ROS-responsive drug delivery systems: Harnessing redox biology for targeted therapies.

Reactive oxygen species play an integral role in physiological signaling but contribute to pathology when dysregulated. Elevated ROS levels in diseased tissues such as tumors, inflamed sites, and ischemic regions present unique biochemical triggers for targeted drug delivery. Furthermore, strategies utilizing exogenously generated ROS (e.g., via photodynamic action) provide an alternative route for spatiotemporal control. This review summarizes recent advances in ROS-responsive systems, beginning with the chemistry of ROS-cleavable linkers and the design of nanocarrier platforms capable of spatiotemporally controlled release. The integration of these carriers with theranostic functions is highlighted as a strategy to enhance selectivity and reduce systemic toxicity. Applications across oncology, inflammatory disorders, ischemia-reperfusion injury, and regenerative medicine illustrate the breadth of therapeutic potential. Key design considerations including sensitivity thresholds, payload compatibility, and surface functionalization are discussed alongside translational challenges such as stability, reproducibility, and scalability.
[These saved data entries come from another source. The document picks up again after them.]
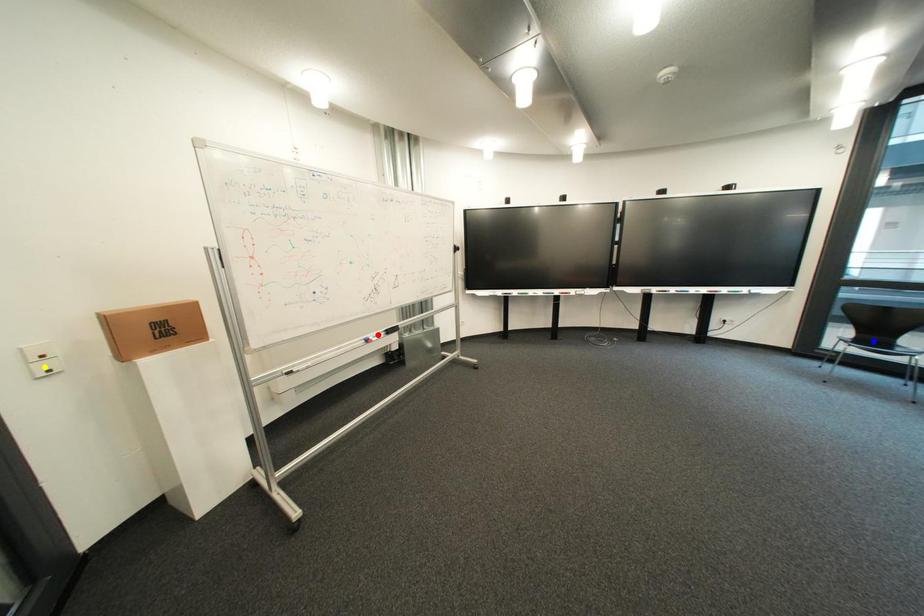 Order these from nearest to farthest:
blue point
yellow point
red point

blue point → red point → yellow point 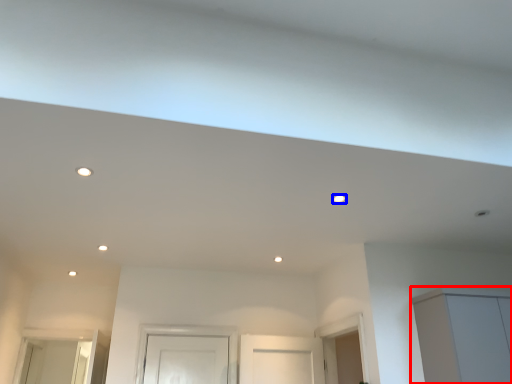 Question: Which object is closer to the camera taking this photo, cabinetry (highlighted by a red box) or lighting (highlighted by a blue box)?

Choices:
 (A) cabinetry
 (B) lighting

Answer: (B) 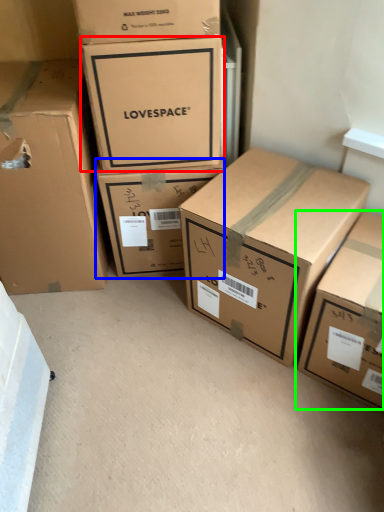 Question: Based on their relative distances, which object is nearer to box (highlighted by a red box)? Choose from box (highlighted by a blue box) and box (highlighted by a green box).

Choices:
 (A) box
 (B) box

Answer: (A) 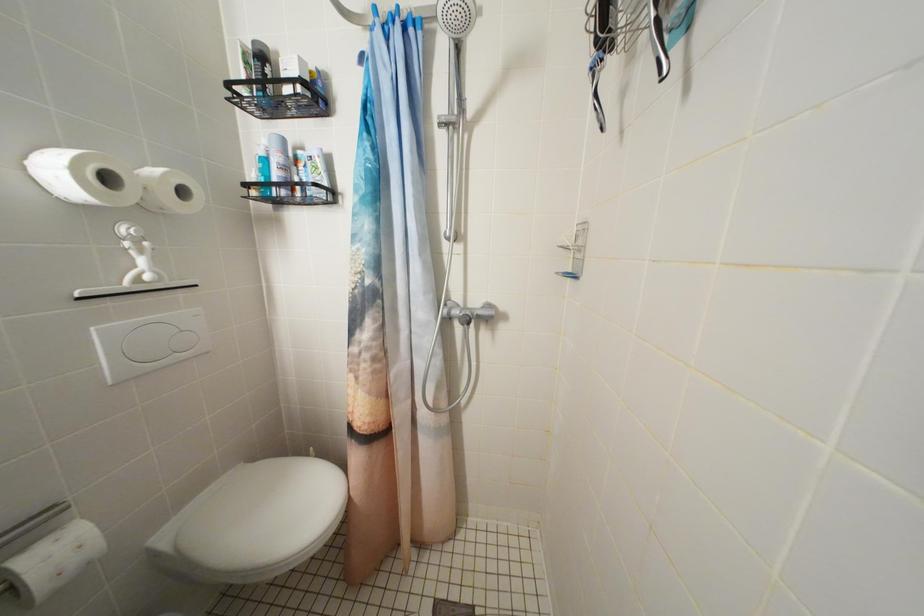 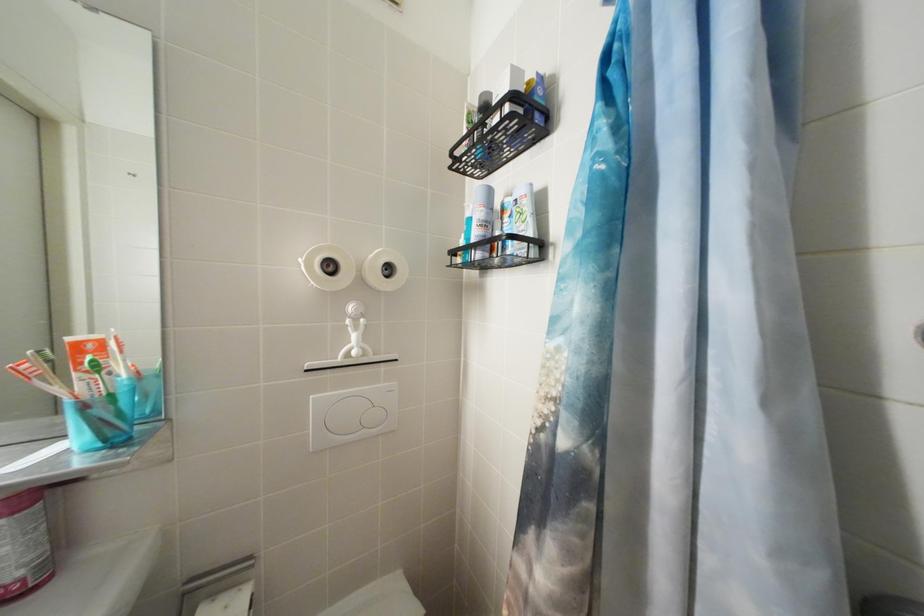 Question: The images are taken continuously from a first-person perspective. In which direction is your viewpoint rotating?

Choices:
 (A) Left
 (B) Right
 (C) Up
 (D) Down

Answer: (A)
Emerging opportunities, notably patient-specific redox profiling and biosensor-guided adaptive delivery are identified as promising routes to clinical translation. By bridging redox biology with materials science and nanomedicine, ROS-triggered drug delivery platforms demonstrate the capacity to exploit endogenous oxidative cues for improved therapeutic precision and safety, positioning them as a transformative approach in the development of next-generation controlled release systems.